● Your assignment: Of the lines in the data below, write out exactly those from the one holding "ジローラモがロケ中にガチナンパ" through the one holding "ベッキー復帰難航のワケ", both included.

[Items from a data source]
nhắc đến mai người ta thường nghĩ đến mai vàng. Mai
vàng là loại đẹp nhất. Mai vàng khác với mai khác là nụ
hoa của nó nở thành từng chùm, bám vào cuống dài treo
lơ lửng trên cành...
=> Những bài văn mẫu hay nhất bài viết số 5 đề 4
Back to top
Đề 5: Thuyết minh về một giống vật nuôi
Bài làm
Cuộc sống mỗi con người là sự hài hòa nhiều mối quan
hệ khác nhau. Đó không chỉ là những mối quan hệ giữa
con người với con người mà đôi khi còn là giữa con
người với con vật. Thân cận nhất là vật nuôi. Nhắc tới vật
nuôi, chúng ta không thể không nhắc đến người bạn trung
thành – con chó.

--

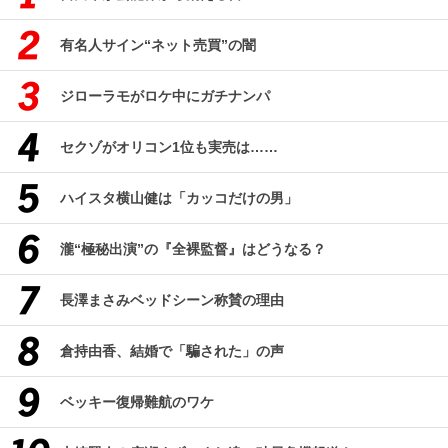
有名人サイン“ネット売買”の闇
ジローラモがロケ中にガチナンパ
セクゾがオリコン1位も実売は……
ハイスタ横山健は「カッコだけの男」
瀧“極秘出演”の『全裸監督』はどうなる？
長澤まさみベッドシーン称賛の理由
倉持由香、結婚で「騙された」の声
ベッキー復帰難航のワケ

● Task answer:
ジローラモがロケ中にガチナンパ
セクゾがオリコン1位も実売は……
ハイスタ横山健は「カッコだけの男」
瀧“極秘出演”の『全裸監督』はどうなる？
長澤まさみベッドシーン称賛の理由
倉持由香、結婚で「騙された」の声
ベッキー復帰難航のワケ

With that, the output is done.